Statistical Modeling of Univariate Multimodal Data

TL;DR

This paper introduces a non-parametric, hyperparameter-free method for partitioning univariate data into unimodal subsets using density valley detection, and models each subset with a Uniform Mixture Model to form a hierarchical unimodal mixture model.

Contribution

It proposes a novel recursive splitting method based on density valleys and constructs a hierarchical unimodal mixture model without requiring prior parameters.

Findings

Accurately partitions data into unimodal subsets.

Effectively models each subset with a UMM.

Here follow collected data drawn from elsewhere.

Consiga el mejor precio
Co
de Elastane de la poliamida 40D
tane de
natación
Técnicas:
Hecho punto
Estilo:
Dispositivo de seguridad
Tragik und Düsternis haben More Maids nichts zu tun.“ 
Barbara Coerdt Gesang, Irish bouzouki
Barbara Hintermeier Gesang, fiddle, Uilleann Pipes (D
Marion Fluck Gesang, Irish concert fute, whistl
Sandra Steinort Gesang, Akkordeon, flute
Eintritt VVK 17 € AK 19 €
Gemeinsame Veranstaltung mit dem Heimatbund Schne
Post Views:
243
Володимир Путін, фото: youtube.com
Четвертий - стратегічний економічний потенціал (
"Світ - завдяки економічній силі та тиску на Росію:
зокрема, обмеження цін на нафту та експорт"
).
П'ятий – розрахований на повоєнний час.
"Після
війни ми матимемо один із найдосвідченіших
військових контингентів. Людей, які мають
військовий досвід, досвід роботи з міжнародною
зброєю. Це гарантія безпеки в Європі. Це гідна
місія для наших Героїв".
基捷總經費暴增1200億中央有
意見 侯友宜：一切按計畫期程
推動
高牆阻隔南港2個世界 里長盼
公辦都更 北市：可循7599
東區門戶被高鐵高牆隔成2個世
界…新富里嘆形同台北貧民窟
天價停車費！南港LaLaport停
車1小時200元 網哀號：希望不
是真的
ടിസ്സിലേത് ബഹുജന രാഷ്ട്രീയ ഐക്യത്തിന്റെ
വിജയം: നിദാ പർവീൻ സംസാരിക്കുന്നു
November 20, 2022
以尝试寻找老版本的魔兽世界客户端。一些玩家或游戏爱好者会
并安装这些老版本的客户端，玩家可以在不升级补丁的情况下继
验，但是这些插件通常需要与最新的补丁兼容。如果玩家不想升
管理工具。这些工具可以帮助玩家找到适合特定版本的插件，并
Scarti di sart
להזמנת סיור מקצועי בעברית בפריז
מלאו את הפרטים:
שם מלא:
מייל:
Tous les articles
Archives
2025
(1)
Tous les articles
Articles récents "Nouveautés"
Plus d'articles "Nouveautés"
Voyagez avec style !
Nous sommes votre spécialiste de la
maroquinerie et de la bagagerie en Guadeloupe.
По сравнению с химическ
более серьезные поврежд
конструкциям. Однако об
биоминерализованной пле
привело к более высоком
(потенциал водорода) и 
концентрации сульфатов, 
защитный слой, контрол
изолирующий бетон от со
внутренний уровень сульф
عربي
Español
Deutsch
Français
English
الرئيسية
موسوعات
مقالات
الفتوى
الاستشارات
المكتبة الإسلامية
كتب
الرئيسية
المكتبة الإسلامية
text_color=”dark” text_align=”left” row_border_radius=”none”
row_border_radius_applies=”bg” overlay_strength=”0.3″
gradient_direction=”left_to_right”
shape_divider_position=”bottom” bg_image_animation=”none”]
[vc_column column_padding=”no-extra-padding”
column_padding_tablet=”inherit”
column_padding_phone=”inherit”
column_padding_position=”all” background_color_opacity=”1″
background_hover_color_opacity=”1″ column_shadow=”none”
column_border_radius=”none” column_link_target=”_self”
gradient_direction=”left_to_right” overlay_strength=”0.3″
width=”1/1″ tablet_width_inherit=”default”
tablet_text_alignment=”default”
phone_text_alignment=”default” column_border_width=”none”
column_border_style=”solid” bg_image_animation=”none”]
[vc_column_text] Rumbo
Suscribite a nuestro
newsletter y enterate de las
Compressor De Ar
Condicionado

Demonstrates superior performance in clustering and density estimation.

Abstract

Unimodality constitutes a key property indicating grouping behavior of the data around a single mode of its density. We propose a method that partitions univariate data into unimodal subsets through recursive splitting around valley points of the data density. For valley point detection, we introduce properties of critical points on the convex hull of the empirical cumulative density function (ecdf) plot that provide indications on the existence of density valleys. Next, we apply a unimodal data modeling approach that provides a statistical model for each obtained unimodal subset in the form of a Uniform Mixture Model (UMM). Consequently, a hierarchical statistical model of the initial dataset is obtained in the form of a mixture of UMMs, named as the Unimodal Mixture Model (UDMM). The proposed method is non-parametric, hyperparameter-free, automatically estimates the number of unimodal subsets and provides accurate statistical models as indicated by experimental results on clustering and density estimation tasks.